### Data to process:
◇ ◇ ◇ ◇

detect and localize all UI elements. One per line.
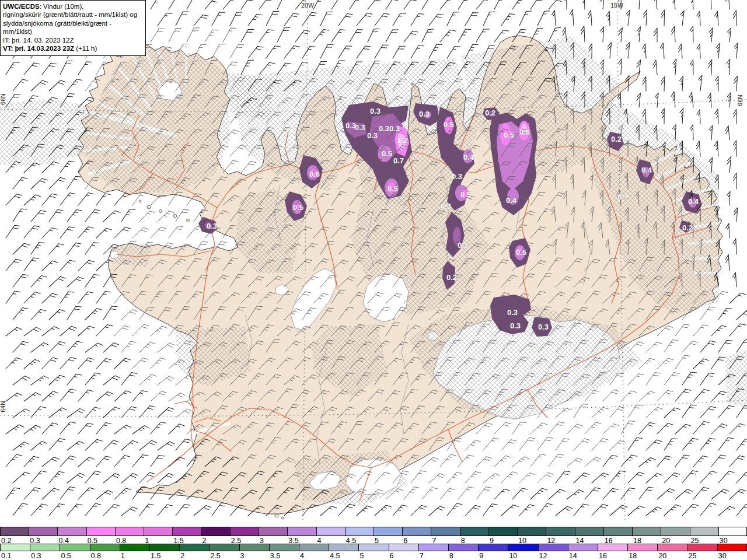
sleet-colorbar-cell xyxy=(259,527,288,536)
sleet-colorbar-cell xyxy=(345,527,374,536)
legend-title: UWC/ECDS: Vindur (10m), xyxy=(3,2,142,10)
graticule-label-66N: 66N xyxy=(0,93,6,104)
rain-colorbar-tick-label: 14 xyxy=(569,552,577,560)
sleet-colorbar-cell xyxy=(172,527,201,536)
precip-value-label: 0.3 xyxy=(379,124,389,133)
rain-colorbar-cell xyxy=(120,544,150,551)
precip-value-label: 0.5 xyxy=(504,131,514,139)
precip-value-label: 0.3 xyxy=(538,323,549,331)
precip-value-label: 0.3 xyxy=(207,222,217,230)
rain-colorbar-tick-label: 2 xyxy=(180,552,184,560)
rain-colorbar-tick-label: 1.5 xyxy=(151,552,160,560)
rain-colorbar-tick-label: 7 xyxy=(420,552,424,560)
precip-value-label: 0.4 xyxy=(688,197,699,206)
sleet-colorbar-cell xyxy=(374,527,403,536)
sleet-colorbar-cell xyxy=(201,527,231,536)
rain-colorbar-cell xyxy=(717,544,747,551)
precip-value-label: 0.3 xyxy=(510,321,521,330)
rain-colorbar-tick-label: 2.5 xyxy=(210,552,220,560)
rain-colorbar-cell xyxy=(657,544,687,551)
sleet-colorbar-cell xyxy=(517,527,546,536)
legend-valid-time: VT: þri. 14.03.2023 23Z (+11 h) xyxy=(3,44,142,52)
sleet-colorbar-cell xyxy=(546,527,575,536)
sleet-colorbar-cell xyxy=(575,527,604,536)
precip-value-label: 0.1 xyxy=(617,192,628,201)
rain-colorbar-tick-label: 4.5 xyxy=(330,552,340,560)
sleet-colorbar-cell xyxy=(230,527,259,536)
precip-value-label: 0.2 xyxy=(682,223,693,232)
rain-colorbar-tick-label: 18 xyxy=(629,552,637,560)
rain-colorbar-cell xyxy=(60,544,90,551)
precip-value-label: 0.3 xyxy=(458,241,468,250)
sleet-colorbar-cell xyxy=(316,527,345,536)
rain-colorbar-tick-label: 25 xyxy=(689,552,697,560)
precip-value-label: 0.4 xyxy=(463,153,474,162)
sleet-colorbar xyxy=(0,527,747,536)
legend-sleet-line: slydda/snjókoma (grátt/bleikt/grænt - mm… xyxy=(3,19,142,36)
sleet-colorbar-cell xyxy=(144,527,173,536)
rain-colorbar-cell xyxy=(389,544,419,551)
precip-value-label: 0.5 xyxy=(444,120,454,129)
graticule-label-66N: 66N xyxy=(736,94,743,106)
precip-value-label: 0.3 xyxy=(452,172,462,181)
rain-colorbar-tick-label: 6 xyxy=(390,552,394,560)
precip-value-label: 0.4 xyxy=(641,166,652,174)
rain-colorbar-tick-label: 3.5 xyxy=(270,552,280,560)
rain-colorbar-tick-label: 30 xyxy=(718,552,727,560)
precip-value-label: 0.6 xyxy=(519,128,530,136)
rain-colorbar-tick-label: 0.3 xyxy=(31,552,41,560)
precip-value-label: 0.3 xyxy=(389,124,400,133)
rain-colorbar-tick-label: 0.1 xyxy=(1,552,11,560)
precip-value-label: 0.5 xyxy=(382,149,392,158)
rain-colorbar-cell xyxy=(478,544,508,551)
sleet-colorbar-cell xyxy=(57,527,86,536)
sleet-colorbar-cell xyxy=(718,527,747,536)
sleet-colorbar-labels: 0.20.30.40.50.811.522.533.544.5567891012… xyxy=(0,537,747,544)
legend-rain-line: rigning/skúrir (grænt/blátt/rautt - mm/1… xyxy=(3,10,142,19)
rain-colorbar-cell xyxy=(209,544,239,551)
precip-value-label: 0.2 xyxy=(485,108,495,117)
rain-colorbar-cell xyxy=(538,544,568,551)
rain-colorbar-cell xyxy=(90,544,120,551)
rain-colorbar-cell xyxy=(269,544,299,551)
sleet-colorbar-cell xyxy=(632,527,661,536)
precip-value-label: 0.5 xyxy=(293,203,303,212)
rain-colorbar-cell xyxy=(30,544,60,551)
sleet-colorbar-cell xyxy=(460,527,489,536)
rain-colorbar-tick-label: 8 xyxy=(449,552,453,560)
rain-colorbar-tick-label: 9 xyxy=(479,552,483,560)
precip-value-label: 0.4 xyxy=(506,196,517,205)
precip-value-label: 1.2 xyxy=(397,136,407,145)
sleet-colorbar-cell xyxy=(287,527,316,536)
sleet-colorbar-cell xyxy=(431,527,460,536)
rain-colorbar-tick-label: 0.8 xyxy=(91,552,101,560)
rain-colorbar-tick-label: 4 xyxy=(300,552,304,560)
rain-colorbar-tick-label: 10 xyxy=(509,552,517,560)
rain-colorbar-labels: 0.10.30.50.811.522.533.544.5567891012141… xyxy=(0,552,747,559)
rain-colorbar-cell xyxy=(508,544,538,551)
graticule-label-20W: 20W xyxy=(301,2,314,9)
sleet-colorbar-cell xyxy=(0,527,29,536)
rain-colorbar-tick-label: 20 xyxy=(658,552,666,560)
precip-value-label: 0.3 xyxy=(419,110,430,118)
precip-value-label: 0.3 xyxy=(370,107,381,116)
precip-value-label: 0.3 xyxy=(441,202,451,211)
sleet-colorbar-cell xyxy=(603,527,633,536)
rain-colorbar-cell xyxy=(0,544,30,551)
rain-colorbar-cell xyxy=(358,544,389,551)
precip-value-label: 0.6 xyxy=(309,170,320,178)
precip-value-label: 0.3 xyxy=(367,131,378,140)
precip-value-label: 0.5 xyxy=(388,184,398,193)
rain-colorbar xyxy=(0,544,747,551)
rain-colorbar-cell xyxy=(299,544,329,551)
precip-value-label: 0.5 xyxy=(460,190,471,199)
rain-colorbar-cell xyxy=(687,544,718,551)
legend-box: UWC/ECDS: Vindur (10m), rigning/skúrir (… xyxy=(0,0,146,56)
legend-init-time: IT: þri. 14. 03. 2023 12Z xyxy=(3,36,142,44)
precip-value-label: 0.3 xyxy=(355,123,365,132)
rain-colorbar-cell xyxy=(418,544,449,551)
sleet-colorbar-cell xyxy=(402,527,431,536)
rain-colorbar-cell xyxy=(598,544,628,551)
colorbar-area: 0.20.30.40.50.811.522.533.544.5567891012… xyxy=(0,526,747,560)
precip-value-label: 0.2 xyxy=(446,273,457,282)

◇ ◇ ◇ ◇

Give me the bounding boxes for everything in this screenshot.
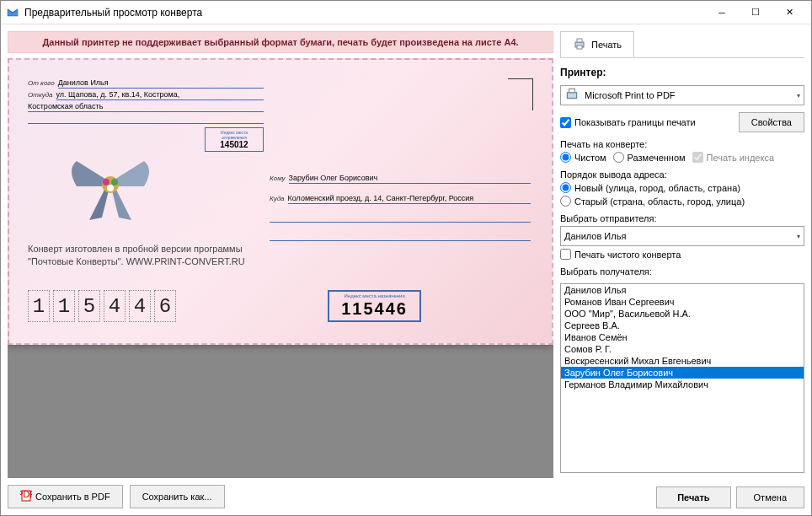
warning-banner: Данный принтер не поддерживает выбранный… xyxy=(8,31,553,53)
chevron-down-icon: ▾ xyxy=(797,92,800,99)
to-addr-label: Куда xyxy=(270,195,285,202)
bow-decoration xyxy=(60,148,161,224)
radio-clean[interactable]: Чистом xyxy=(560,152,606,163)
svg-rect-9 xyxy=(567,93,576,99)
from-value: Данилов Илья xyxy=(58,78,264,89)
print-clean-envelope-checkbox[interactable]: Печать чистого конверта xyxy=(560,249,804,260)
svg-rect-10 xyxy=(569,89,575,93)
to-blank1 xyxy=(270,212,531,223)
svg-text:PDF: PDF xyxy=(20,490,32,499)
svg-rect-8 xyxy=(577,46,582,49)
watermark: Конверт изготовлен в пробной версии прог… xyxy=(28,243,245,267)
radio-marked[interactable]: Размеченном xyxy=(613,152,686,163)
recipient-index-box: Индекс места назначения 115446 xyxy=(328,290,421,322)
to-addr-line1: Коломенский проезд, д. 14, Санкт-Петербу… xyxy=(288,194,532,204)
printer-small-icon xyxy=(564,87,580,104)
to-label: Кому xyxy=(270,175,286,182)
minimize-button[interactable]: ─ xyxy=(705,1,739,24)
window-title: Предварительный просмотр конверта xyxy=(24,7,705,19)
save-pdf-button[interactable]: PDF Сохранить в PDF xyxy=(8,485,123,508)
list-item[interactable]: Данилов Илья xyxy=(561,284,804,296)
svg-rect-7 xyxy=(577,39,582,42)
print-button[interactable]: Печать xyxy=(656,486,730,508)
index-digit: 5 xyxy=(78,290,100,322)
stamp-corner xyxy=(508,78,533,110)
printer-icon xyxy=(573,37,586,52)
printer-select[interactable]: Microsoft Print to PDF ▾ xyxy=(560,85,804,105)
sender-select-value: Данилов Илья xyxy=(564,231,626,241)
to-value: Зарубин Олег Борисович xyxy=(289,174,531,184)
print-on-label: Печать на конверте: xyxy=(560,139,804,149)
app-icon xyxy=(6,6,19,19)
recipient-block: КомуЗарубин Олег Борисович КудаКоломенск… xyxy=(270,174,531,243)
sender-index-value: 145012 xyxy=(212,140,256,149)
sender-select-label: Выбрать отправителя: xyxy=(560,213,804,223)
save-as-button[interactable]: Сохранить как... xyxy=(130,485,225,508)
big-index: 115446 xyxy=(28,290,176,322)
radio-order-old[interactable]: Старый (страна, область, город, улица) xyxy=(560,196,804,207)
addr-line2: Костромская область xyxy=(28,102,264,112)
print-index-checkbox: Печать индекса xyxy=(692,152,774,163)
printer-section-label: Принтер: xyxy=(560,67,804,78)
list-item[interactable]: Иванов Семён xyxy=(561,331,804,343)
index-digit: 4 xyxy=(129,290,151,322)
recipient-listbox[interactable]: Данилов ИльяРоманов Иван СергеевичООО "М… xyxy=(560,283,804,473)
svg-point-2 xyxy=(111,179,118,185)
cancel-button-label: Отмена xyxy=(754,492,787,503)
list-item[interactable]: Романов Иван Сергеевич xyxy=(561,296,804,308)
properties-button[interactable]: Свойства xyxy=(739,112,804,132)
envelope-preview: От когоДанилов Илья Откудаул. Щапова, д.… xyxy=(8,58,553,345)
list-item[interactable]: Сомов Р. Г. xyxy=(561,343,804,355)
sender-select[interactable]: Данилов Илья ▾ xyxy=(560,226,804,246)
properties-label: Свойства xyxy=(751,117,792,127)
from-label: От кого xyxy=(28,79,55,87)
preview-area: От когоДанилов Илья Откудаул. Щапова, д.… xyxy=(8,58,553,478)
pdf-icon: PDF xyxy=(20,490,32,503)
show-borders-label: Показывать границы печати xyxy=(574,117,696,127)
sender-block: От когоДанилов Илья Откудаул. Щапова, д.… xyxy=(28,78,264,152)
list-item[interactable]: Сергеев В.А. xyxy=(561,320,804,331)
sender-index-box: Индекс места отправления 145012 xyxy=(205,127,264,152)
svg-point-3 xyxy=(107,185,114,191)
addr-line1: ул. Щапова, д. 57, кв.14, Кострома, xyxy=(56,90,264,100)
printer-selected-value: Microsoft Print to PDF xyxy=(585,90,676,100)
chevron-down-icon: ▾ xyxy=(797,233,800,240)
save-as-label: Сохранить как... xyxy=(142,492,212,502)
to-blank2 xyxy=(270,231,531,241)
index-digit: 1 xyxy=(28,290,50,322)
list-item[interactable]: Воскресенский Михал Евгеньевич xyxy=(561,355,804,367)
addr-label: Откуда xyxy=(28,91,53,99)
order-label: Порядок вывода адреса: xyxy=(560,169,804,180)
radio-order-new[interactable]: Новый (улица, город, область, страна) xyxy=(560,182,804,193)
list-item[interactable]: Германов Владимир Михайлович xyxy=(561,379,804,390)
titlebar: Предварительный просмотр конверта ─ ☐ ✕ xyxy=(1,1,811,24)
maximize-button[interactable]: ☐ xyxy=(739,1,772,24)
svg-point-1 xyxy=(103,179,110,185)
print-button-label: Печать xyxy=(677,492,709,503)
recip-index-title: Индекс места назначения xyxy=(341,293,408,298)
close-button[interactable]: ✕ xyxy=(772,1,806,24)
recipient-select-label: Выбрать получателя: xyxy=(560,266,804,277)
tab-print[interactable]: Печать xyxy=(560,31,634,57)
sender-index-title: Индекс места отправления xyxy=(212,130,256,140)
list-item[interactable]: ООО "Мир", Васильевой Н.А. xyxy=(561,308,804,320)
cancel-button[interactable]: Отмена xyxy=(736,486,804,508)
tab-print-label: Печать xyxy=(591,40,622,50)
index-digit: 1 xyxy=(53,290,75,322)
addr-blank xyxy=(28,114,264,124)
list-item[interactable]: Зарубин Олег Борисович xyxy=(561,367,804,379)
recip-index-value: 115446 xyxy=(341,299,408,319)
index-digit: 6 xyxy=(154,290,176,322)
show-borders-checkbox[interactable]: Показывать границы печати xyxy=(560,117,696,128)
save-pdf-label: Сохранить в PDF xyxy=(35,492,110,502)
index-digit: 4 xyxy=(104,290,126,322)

◇ ◇ ◇ ◇

### Exercise aim:
Only the count belongs in your answer, so please work out how many lines of the data contain "time".

### Your response:
2